Sorprende que para entrar en un país se pida a las personas lo mismo que a los muñecos de peluche. El problema de los que vienen en pateras no es que no sean hombres y mujeres como nosotros, sino que no tienen certificado de autenticidad. Usted los mira por arriba, por abajo, por el interior y se dice: «Coño, es como yo, o como mi cuñado.» De acuerdo, es como usted o como su cuñado de usted, pero no tiene papeles, lo que lo convierte en un hombre ilegal. Los Lunnis incautados en las afueras de Madrid son peluches idénticos a cualquier otro peluche, incluso pueden estar mejor cosidos que los peluches legales. Pero no tienen papeles, vaya por Dios, de modo que la policía los ha requisado y se encuentran detenidos en comisaría a la espera de que el juez decida qué hacer con ellos. Lo normal es que el juez ordene destruirlos para que no se confundan con los verdaderos. Generalmente, se queman. Un millón de peluches quemados es un genocidio de peluches, un peluchicidio, pero las leyes están para cumplirse, aunque nos pongan los pelos de punta.
Ahora bien, imaginemos que un policía (corrupto o caritativo, no sabríamos cómo calificarlo) salva a uno de estos muñecos de la hoguera. Imaginemos que lo esconde y se lo lleva a casa y se lo regala a su hija pequeña como si se tratara de un peluche legal. La niña lo recibiría con gran alborozo y jugaría con él y dormiría con él y lo metería con ella en la bañera, etc. Los peluches son muy resistentes, duran toda la vida (toda la vida de ellos y la nuestra), de modo que la niña y el muñeco crecerían juntos sin que la hija del poli supiera que ha pasado su infancia junto a un muñeco ilegal, un muñeco que no debería estar en España porque no tiene papeles, no tiene carné de identidad, no tiene acreditación.

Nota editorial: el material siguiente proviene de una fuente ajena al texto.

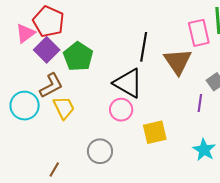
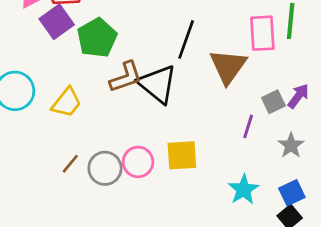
brown L-shape: (51, 86) -> (126, 77), moved
yellow trapezoid: (64, 108) -> (67, 102), turned 55
pink circle: (121, 110) -> (138, 162), moved
brown line: (54, 170) -> (70, 164), moved

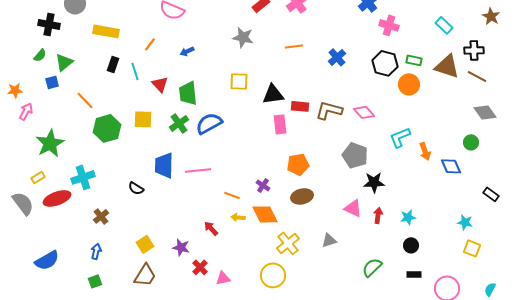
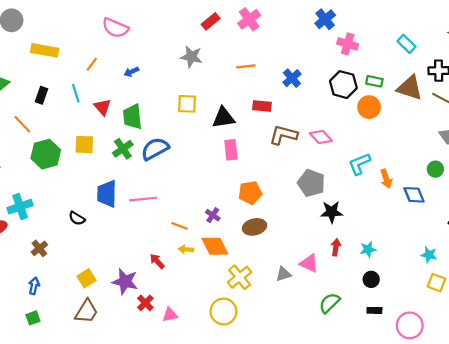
black rectangle: (113, 64) -> (41, 95), moved
red rectangle: (300, 106) -> (262, 106), moved
pink triangle: (353, 208) -> (309, 263), moved
purple star: (181, 247) -> (125, 282), size x1.4

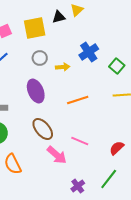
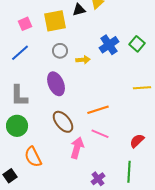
green square: (117, 66) -> (137, 44), moved
orange line: (78, 100) -> (98, 110), moved
pink arrow: (57, 155) -> (77, 148), turned -115
green line: (109, 179) -> (129, 172), turned -35

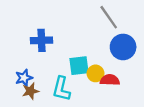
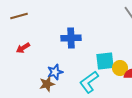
cyan L-shape: (61, 89) -> (89, 82), turned 40
brown star: (30, 91) -> (47, 84), moved

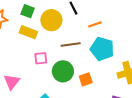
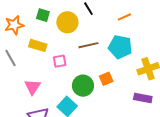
orange line: (95, 24) -> (124, 17), moved
yellow rectangle: (28, 32) -> (38, 45), moved
green circle: (63, 71) -> (83, 86), moved

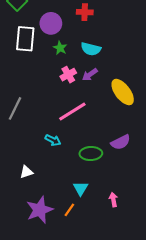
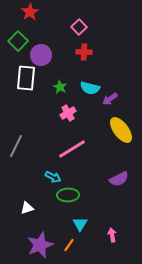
purple circle: (51, 23) -> (41, 55), moved
purple arrow: (90, 75) -> (110, 99), moved
green ellipse: (91, 154) -> (68, 195), moved

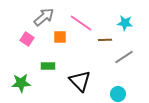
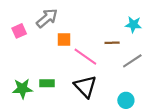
pink line: (81, 23) -> (85, 57), moved
pink square: (27, 39) -> (19, 31), moved, turned 32
green rectangle: (48, 66) -> (47, 83), moved

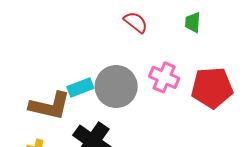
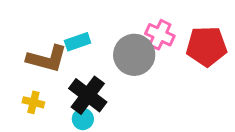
gray circle: (116, 87) -> (134, 55), moved

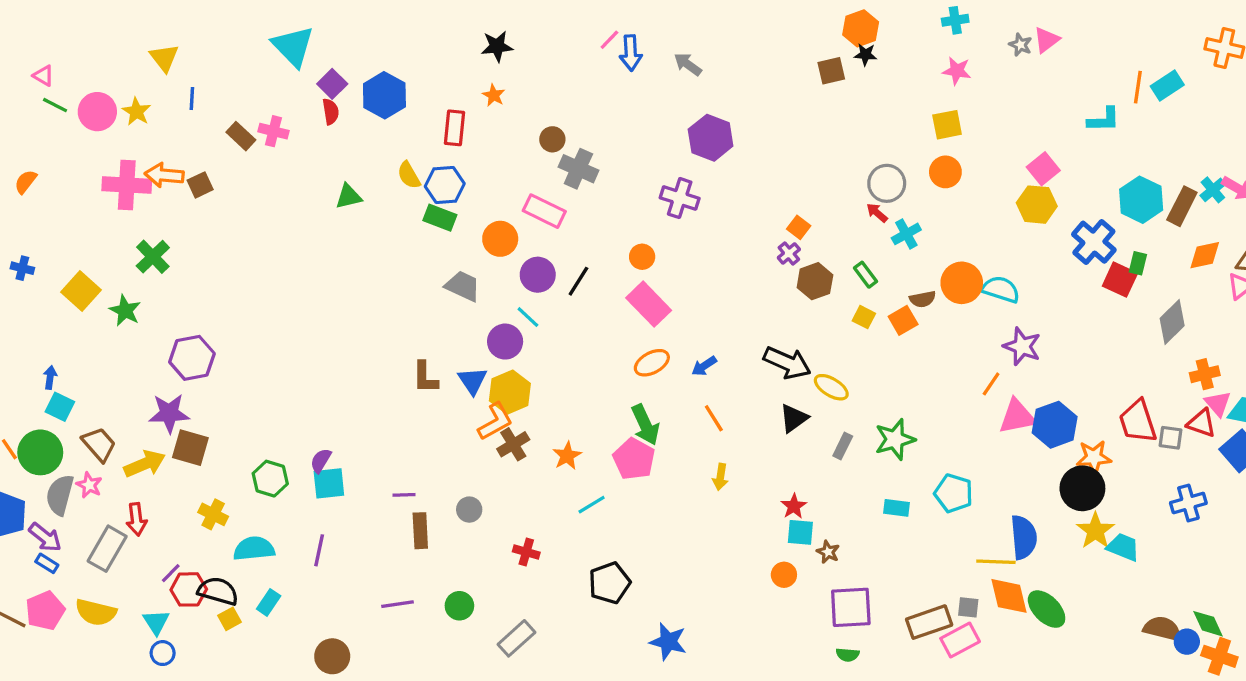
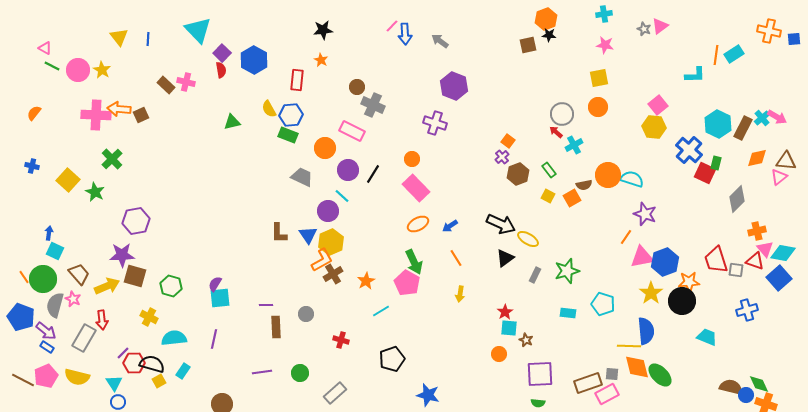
blue line: (192, 99) -> (148, 39), moved
green hexagon: (270, 479) -> (171, 286), moved
yellow star: (1095, 531) -> (651, 293), moved

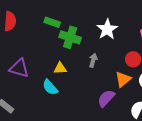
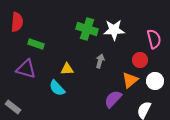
green rectangle: (52, 22) -> (36, 44), moved
white star: (107, 29) -> (114, 30), turned 30
green cross: (70, 37) -> (87, 29), moved

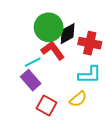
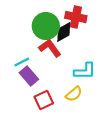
red cross: (90, 43) -> (76, 17), moved
cyan line: (33, 62) -> (22, 62), moved
red square: (46, 105) -> (44, 100), turned 36

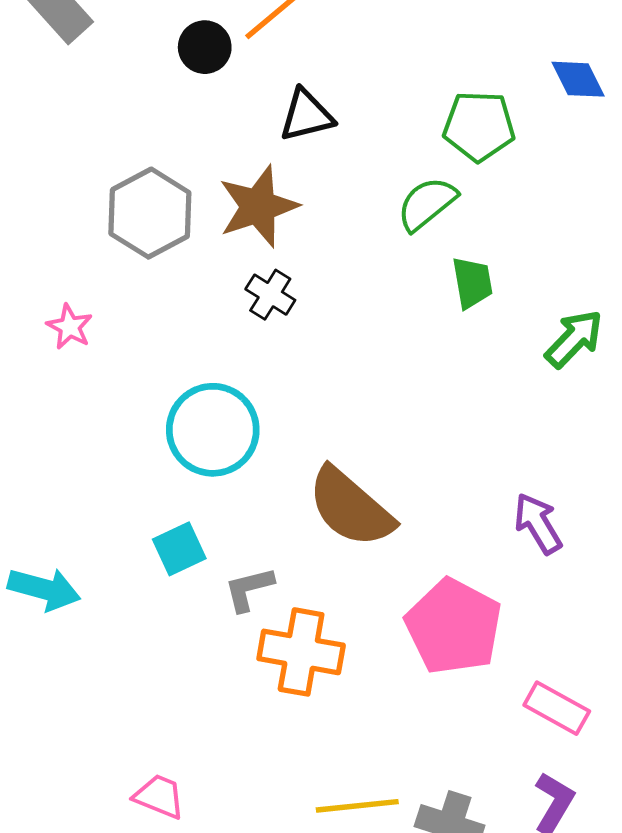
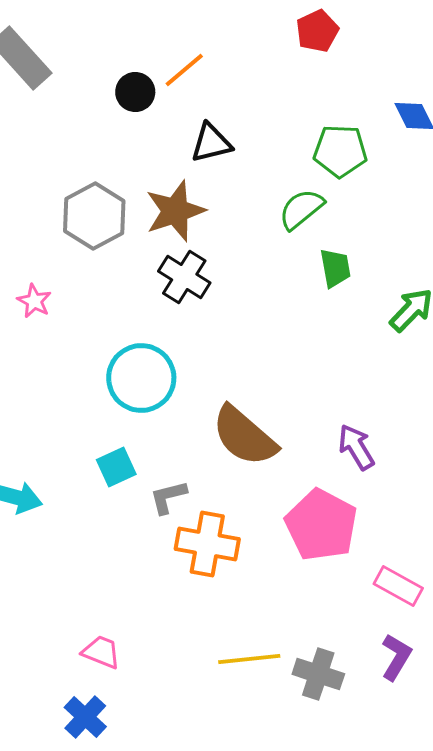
black cross: (270, 295) -> (184, 277), size x1.4
purple arrow: (538, 523) -> (356, 447), moved

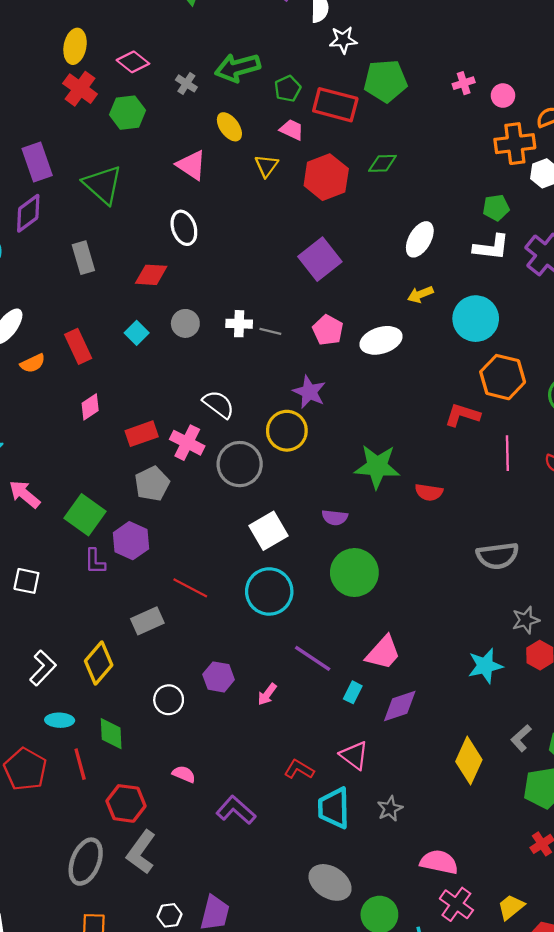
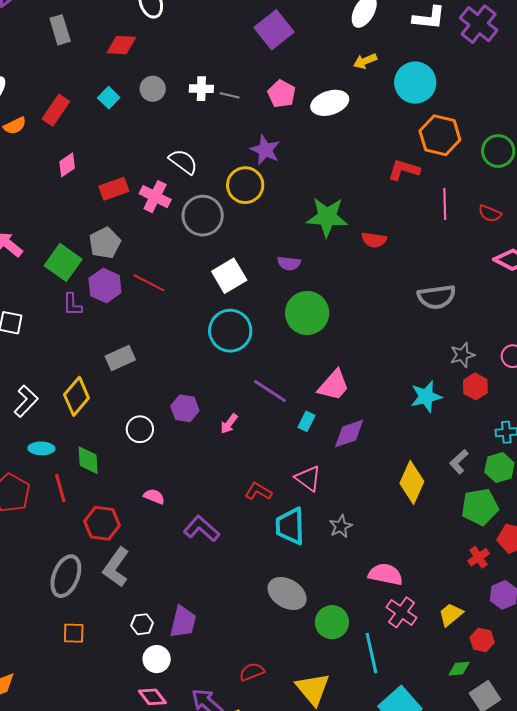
red rectangle: (78, 346) -> (56, 110), turned 60
gray pentagon: (152, 484) -> (105, 243), moved
red line: (190, 588) -> (149, 283), moved

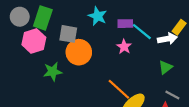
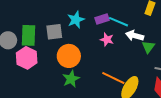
cyan star: (98, 16) -> (76, 20), turned -30
gray square: (68, 34) -> (54, 32), moved
white arrow: (167, 39) -> (135, 36), moved, turned -138
green star: (53, 72) -> (71, 79), moved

¿Sería esa niña, de mayor, igual que las demás niñas que crecieron con peluches legales? No lo sabemos. El peluche imprime carácter. El peluche puede ser cualquier cosa menos ingenuo. Los peluches tienen un alma pequeña con la que se comunican con los niños, empujándoles a ser obedientes o rebeldes, nerviosos o tranquilos, estudiosos o vagos, bondadosos o vengativos. Los peluches son los auténticos educadores de los niños, más en esta época en la que los padres están tan poco tiempo en casa.
Sostengo que, tal como haya sido tu peluche, así serás tú de mayor. Si tu peluche fue tranquilo, serás tranquilo; si nervioso, nervioso; si con tendencias criminales, con tendencias criminales… Si tu peluche fue chino, serás chino. El millón de peluches incautados en las afueras de Madrid procedía de China. Es probable que muchos de ellos —quizá veinte o treinta mil— desaparezcan en el trayecto que va de la comisaría al horno crematorio. Caerán en veinte o treinta mil hogares cuyos niños, de mayores, sin que ellos mismos lo sepan, serán chinos. Lo crean ustedes o no, así son las cosas.